### Input data
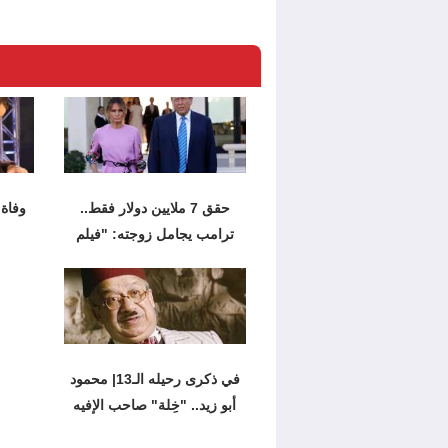
حقق 7 ملايين دولار فقط..
وفاة 
ترامب يجامل زوجته: "فيلم
ميلانيا"
في ذكرى رحيله الـ13| محمود
أبو زيد.. "خِلة" صاحب الإفيه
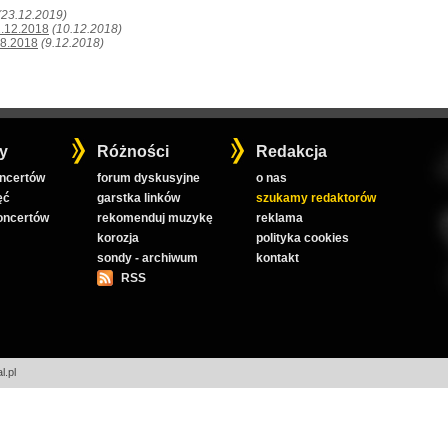
(23.12.2019)
1.12.2018
(10.12.2018)
08.2018
(9.12.2018)
y
Różności
Redakcja
oncertów
forum dyskusyjne
o nas
ęć
garstka linków
szukamy redaktorów
koncertów
rekomenduj muzykę
reklama
korozja
polityka cookies
sondy - archiwum
kontakt
RSS
l.pl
######
→ The task:
Your answer must be an exact transcription of the records above, minus the pictures.

→ Your solution:
حقق 7 ملايين دولار فقط..
وفاة 
ترامب يجامل زوجته: "فيلم
ميلانيا"
في ذكرى رحيله الـ13| محمود
أبو زيد.. "خِلة" صاحب الإفيه
(23.12.2019)
1.12.2018
(10.12.2018)
08.2018
(9.12.2018)
y
Różności
Redakcja
oncertów
forum dyskusyjne
o nas
ęć
garstka linków
szukamy redaktorów
koncertów
rekomenduj muzykę
reklama
korozja
polityka cookies
sondy - archiwum
kontakt
RSS
l.pl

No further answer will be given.